Seorang warga memperhatikan bangunan yang ambruk akibat gempa bumi di Reo, Nusa Tenggara Timur, Senin, 17 Agustus 2026. (ap/firdia lisnawati)
Gempa juga memicu tsunami yang terdeteksi di 16 lokasi pada empat provinsi, yakni NTT, NTB, Sulawesi Selatan, dan Sulawesi Tenggara. Peringatan dini tsunami kemudian diakhiri BMKG pada Sabtu pukul 07.30 WIB.
Basarnas: Tidak Ada Lagi Warga dalam Pencarian
Di tengah penanganan bencana, Badan Nasional Pencarian dan Pertolongan (Basarnas) menyatakan tidak ada lagi laporan warga yang tercatat masih hilang atau dalam pencarian.

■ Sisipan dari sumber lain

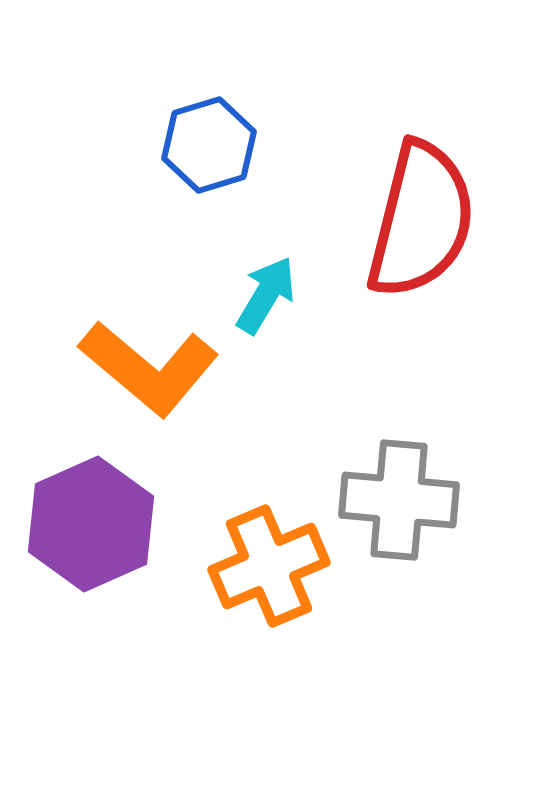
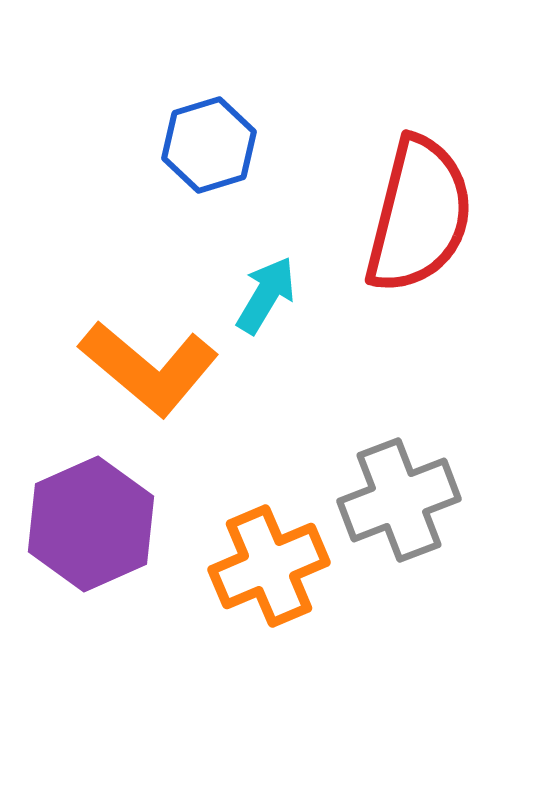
red semicircle: moved 2 px left, 5 px up
gray cross: rotated 26 degrees counterclockwise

Direktur Operasi Basarnas Laksamana Pertama TNI Yudhi Bramantyo mengatakan operasi SAR kini tinggal melakukan penyisiran wilayah terdampak.
"Operasi yang kita lakukan hanya tinggal penyisiran karena berdasarkan laporan atau masukan data dari para korban tidak ada lagi saudara-saudara mereka, tetangga, rekan yang tercatat masih dalam pencarian," kata Yudhi dalam konferensi pers, Selasa (18/8/2026), seperti dikutip detikcom.
Berdasarkan pendataan Basarnas hingga Senin (17/8/2026) pukul 23.30 WIB, sebanyak 70 orang meninggal dan 132 orang mengalami luka-luka. Dari korban luka tersebut, 40 orang luka berat dan 92 lainnya luka ringan.
Angka korban luka Basarnas berbeda dengan data BNPB dan Kementerian Kesehatan. BNPB sebelumnya menjelaskan perbedaan terjadi karena basis pendataan masing-masing lembaga berbeda.
Basarnas menghitung korban yang ditemukan dalam operasi pencarian dan pertolongan, sedangkan Kementerian Kesehatan mencatat masyarakat yang mendapatkan pelayanan di fasilitas kesehatan.